A la derecha según se entra

En los hemiciclos parlamentarios los contrastes cromáticos se multiplican, las franjas de escaños son más heterogéneas y, cuando las confluencias son necesarias, o bien interpretamos las urnas de forma muy extrapolada o bien pierde su sustancial vigencia la alternancia gobierno-oposición. Para quienes consideren que el bipartidismo no es una antigualla a retirar en el desván, el descalabro inminente consistiría en un PSOE en manos de Podemos o un PP en manos de nadie. Y en los extremos, la estabilidad importa poco.

En el laberinto de los pactos, las hipotéticas concertaciones para una centralidad consensuada erosionan las adhesiones del votante fidelizado, pero parecen ser del agrado del electorado más fluido. A la vez, está por ver si los populismos de izquierda en algún momento irán aproximándose a las concreciones de lo real preservándose aparatosamente en la radicalidad expresiva.
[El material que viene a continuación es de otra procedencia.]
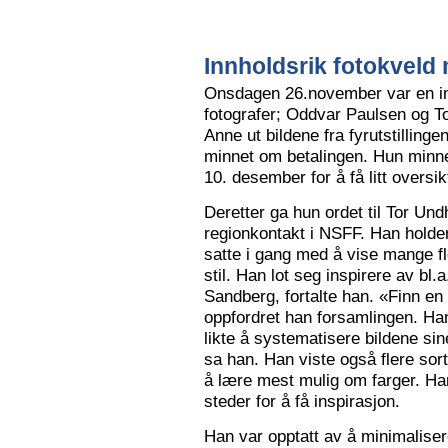
Innholdsrik fotokveld 
Onsdagen 26.november var en in
fotografer; Oddvar Paulsen og To
Anne ut bildene fra fyrutstillinge
minnet om betalingen. Hun minne
10. desember for å få litt oversik
Deretter ga hun ordet til Tor Un
regionkontakt i NSFF. Han holder t
satte i gang med å vise mange flot
stil. Han lot seg inspirere av bl
Sandberg, fortalte han. «Finn en
oppfordret han forsamlingen. Han
likte å systematisere bildene sin
sa han. Han viste også flere sort
å lære mest mulig om farger. Han l
steder for å få inspirasjon.
Han var opptatt av å minimalise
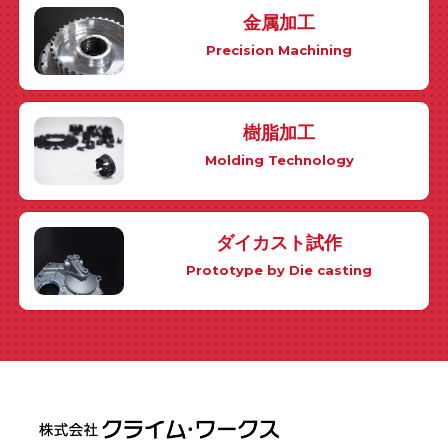
金属加工
Precision Machining
樹脂加工
Molding Technology
ダイカスト試作
Prototype by Die casting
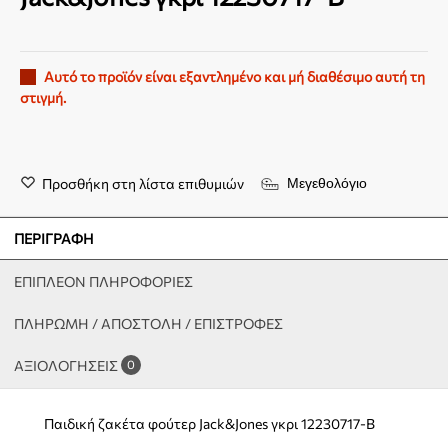
Αυτό το προϊόν είναι εξαντλημένο και μή διαθέσιμο αυτή τη
στιγμή.
Προσθήκη στη λίστα επιθυμιών
Μεγεθολόγιο
ΠΕΡΙΓΡΑΦΉ
ΕΠΙΠΛΈΟΝ ΠΛΗΡΟΦΟΡΊΕΣ
ΠΛΗΡΩΜΗ / ΑΠΟΣΤΟΛΗ / ΕΠΙΣΤΡΟΦΕΣ
ΑΞΙΟΛΟΓΉΣΕΙΣ
0
Παιδική ζακέτα φούτερ Jack&Jones γκρι 12230717-B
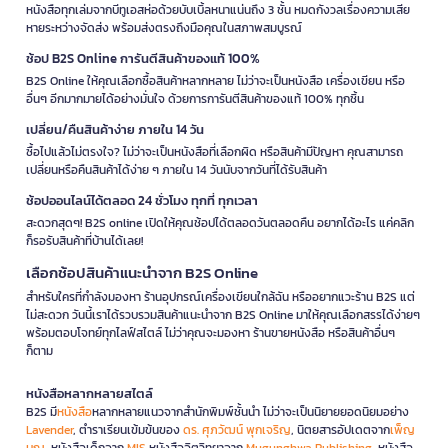
หนังสือทุกเล่มจากบีทูเอสห่อด้วยบับเบิ้ลหนาแน่นถึง 3 ชั้น หมดกังวลเรื่องความเสีย
หายระหว่างจัดส่ง พร้อมส่งตรงถึงมือคุณในสภาพสมบูรณ์
ช้อป B2S Online การันตีสินค้าของแท้ 100%
B2S Online ให้คุณเลือกซื้อสินค้าหลากหลาย ไม่ว่าจะเป็นหนังสือ เครื่องเขียน หรือ
อื่นๆ อีกมากมายได้อย่างมั่นใจ ด้วยการการันตีสินค้าของแท้ 100% ทุกชิ้น
เปลี่ยน/คืนสินค้าง่าย ภายใน 14 วัน
ซื้อไปแล้วไม่ตรงใจ? ไม่ว่าจะเป็นหนังสือที่เลือกผิด หรือสินค้ามีปัญหา คุณสามารถ
เปลี่ยนหรือคืนสินค้าได้ง่าย ๆ ภายใน 14 วันนับจากวันที่ได้รับสินค้า
ช้อปออนไลน์ได้ตลอด 24 ชั่วโมง ทุกที่ ทุกเวลา
สะดวกสุดๆ! B2S online เปิดให้คุณช้อปได้ตลอดวันตลอดคืน อยากได้อะไร แค่คลิก
ก็รอรับสินค้าที่บ้านได้เลย!
เลือกช้อปสินค้าแนะนำจาก B2S Online
สำหรับใครที่กำลังมองหา ร้านอุปกรณ์เครื่องเขียนใกล้ฉัน หรืออยากแวะร้าน B2S แต่
ไม่สะดวก วันนี้เราได้รวบรวมสินค้าแนะนำจาก B2S Online มาให้คุณเลือกสรรได้ง่ายๆ
พร้อมตอบโจทย์ทุกไลฟ์สไตล์ ไม่ว่าคุณจะมองหา ร้านขายหนังสือ หรือสินค้าอื่นๆ
ก็ตาม
หนังสือหลากหลายสไตล์
B2S มี
หนังสือ
หลากหลายแนวจากสำนักพิมพ์ชั้นนำ ไม่ว่าจะเป็นนิยายยอดนิยมอย่าง
Lavender
, ตำราเรียนเข้มข้นของ
ดร. ศุภวัฒน์ พุกเจริญ
, นิตยสารอัปเดตจาก
เพ็ญ
บุญ
, หนังสือเด็กจาก
MIS
หนังสือจิตวิทยาจาก
Mugunghwa Publishing
, หนังสือ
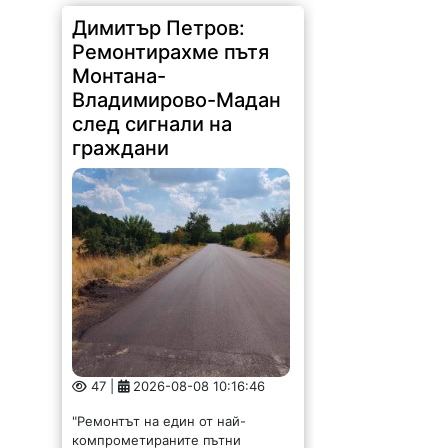
Димитър Петров:
Ремонтирахме пътя
Монтана-
Владимирово-Мадан
след сигнали на
граждани
47 |
2026-08-08 10:16:46
"Ремонтът на един от най-
компрометираните пътни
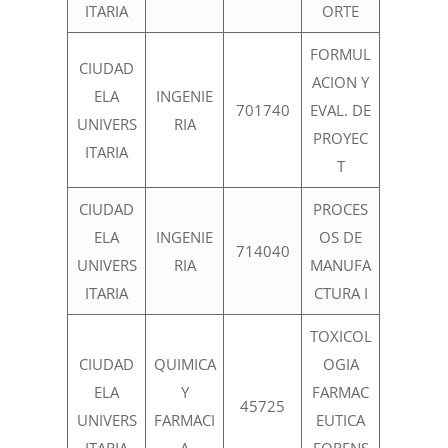
ITARIA
ORTE
FORMUL
CIUDAD
ACION Y
ELA
INGENIE
701740
EVAL. DE
UNIVERS
RIA
PROYEC
ITARIA
T
CIUDAD
PROCES
ELA
INGENIE
OS DE
714040
UNIVERS
RIA
MANUFA
ITARIA
CTURA I
TOXICOL
CIUDAD
QUIMICA
OGIA
ELA
Y
FARMAC
45725
UNIVERS
FARMACI
EUTICA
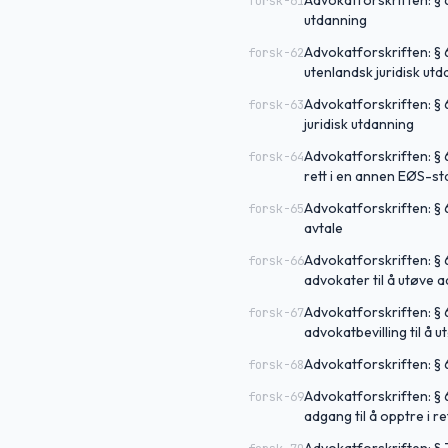
Advokatforskriften: § 6
forsk-61
utdanning
Advokatforskriften: § 
forsk-62
utenlandsk juridisk ut
Advokatforskriften: § 
forsk-63
juridisk utdanning
Advokatforskriften: § 
forsk-64
rett i en annen EØS-sta
Advokatforskriften: § 
forsk-65
avtale
Advokatforskriften: §
forsk-66
advokater til å utøve
Advokatforskriften: §
forsk-67
advokatbevilling til å
Advokatforskriften: §
forsk-68
Advokatforskriften: §
forsk-69
adgang til å opptre i r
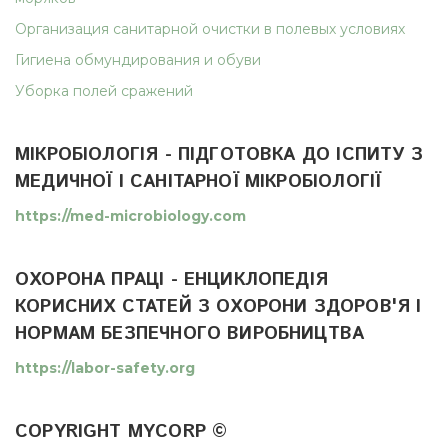
Организация санитарной очистки в полевых условиях
Гигиена обмундирования и обуви
Уборка полей сражений
МІКРОБІОЛОГІЯ - ПІДГОТОВКА ДО ІСПИТУ З
МЕДИЧНОЇ І САНІТАРНОЇ МІКРОБІОЛОГІЇ
https://med-microbiology.com
ОХОРОНА ПРАЦІ - ЕНЦИКЛОПЕДІЯ
КОРИСНИХ СТАТЕЙ З ОХОРОНИ ЗДОРОВ'Я І
НОРМАМ БЕЗПЕЧНОГО ВИРОБНИЦТВА
https://labor-safety.org
COPYRIGHT MYCORP ©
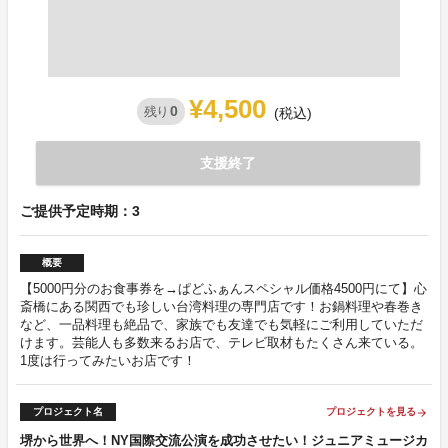
¥4,500
0
残り
(税込)
支援終了
ご提供予定時期：3
概要
【5000円分のお食事券を→ぱどふぁんスペシャル価格4500円にて】心
斎橋にある関西でも珍しい台湾料理の専門店です！お鍋料理や春巻き
など、一品料理も絶品で、家族でも友達でも気軽にご利用していただ
けます。芸能人も多数来るお店で、テレビ取材もたくさん来ている。
1度は行ってみたいお店です！
プロジェクト名
プロジェクトを見る
arrow_forward
堺から世界へ！NY国際交流公演を成功させたい！ジュニアミュージカ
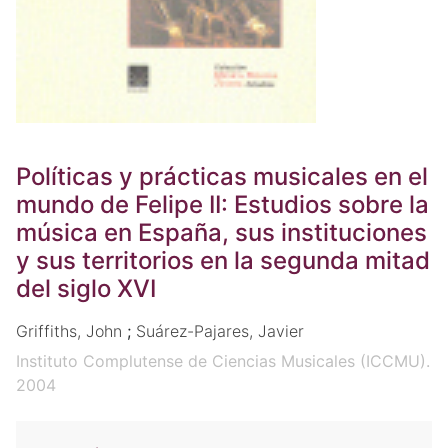
Políticas y prácticas musicales en el
mundo de Felipe II: Estudios sobre la
música en España, sus instituciones
y sus territorios en la segunda mitad
del siglo XVI
Griffiths, John
;
Suárez-Pajares, Javier
Instituto Complutense de Ciencias Musicales (ICCMU).
2004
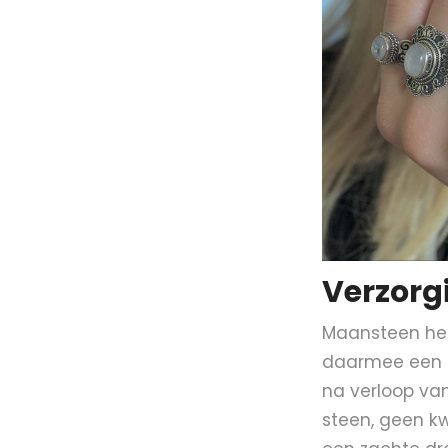
Verzorg
Maansteen hee
daarmee een re
na verloop van
steen, geen kw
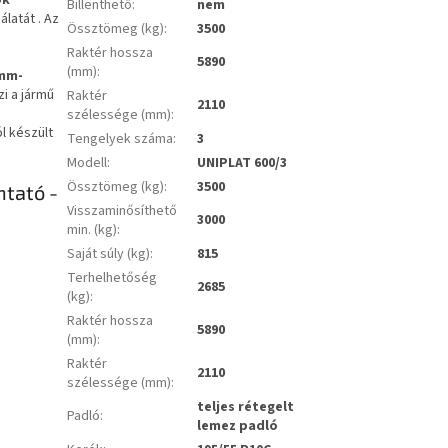
ok
Billenthető
:
nem
álatát
.
Az
Össztömeg (kg)
:
3500
Raktér hossza
5890
(mm)
:
mm-
i a jármű
Raktér
2110
szélessége (mm)
:
l készült
Tengelyek száma
:
3
Modell
:
UNIPLAT 600/3
Össztömeg (kg)
:
3500
tató -
Visszaminősíthető
3000
min. (kg)
:
Saját súly (kg)
:
815
Terhelhetőség
2685
(kg)
:
Raktér hossza
5890
(mm)
:
Raktér
2110
szélessége (mm)
:
teljes rétegelt
Padló
:
lemez padló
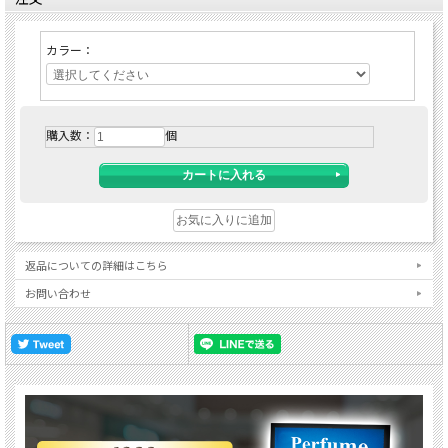
カラー：
購入数：
個
返品についての詳細はこちら
お問い合わせ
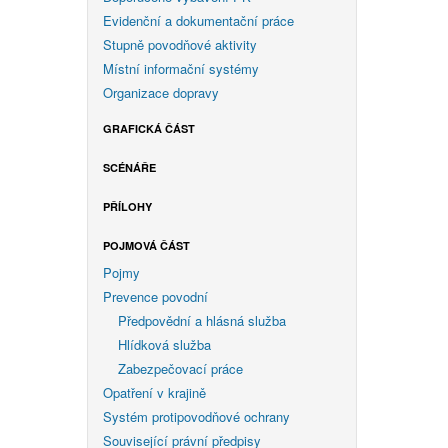
Evidenční a dokumentační práce
Stupně povodňové aktivity
Místní informační systémy
Organizace dopravy
GRAFICKÁ ČÁST
SCÉNÁŘE
PŘÍLOHY
POJMOVÁ ČÁST
Pojmy
Prevence povodní
Předpovědní a hlásná služba
Hlídková služba
Zabezpečovací práce
Opatření v krajině
Systém protipovodňové ochrany
Související právní předpisy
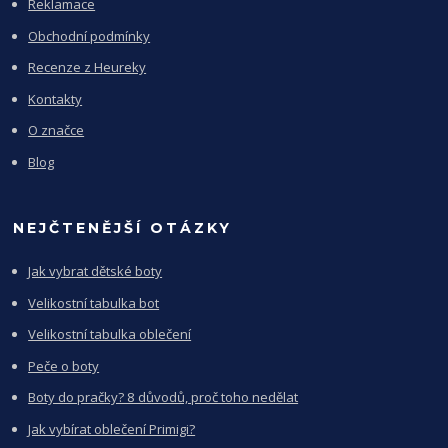
Reklamace
Obchodní podmínky
Recenze z Heureky
Kontakty
O značce
Blog
NEJČTENĚJŠÍ OTÁZKY
Jak vybrat dětské boty
Velikostní tabulka bot
Velikostní tabulka oblečení
Peče o boty
Boty do pračky? 8 důvodů, proč toho nedělat
Jak vybírat oblečení Primigi?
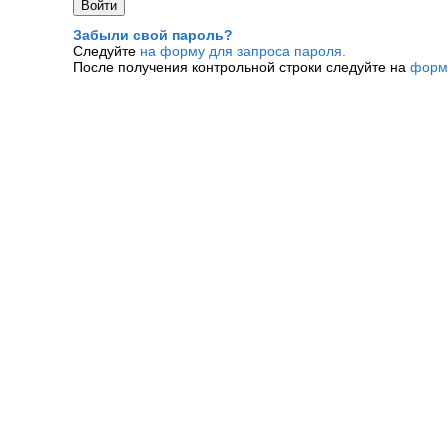
Забыли свой пароль?
Следуйте
на форму для запроса пароля.
После получения контрольной строки следуйте на
форм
Mientras los tiempos se aceleran, el discurso de la política parece retrotraerse para que marcar las distancias tenga un rédito electoral seguro. Al bipartidismo se le abren muchos boquetes en toda Europa. Centroderecha y centroizquierda malviven fatigados por la gestión de la crisis económica, lastrados por los casos de la corrupción y por ser parte de un consenso europeo sujeto al recelo respecto a la inmigración o la desconfianza ante arquitecturas institucionales remotas. Es decir: tenemos en escena el enfrentamiento entre lenguajes, seducciones y recelos. ¿Coaligarse con quién y para qué? Es un dilema cuya respuesta, si se plantea en términos de bien común, debiera proceder de la necesidad general más que de las conveniencias de partido.

A la derecha según se entra, las políticas de austeridad probablemente han permitido ir cortando los nudos gordianos de la crisis de 2008, pero el coste tanto social como económico es uno de los factores que alientan el gesto de ruptura populista frente al pragmatismo renqueante. Es posible que, absorbido por la crisis económica, el Partido Popular no haya podido o no haya querido incorporar innovación de conceptos a sus políticas. Es una opción, pero vivimos en un mundo en el que las ideas importan cada vez más, porque generan futuro. En el PP, las disfunciones en el gobierno interno de partido han malogrado intentos regeneradores. Y ya en la poscrisis, la secuencia pornográfica de casos de corrupción amenaza con incapacitarle como actor político de primera fila. Se habla de cambiar rostros, de lifting generacional, pero ¿para qué estrategia política y de Estado?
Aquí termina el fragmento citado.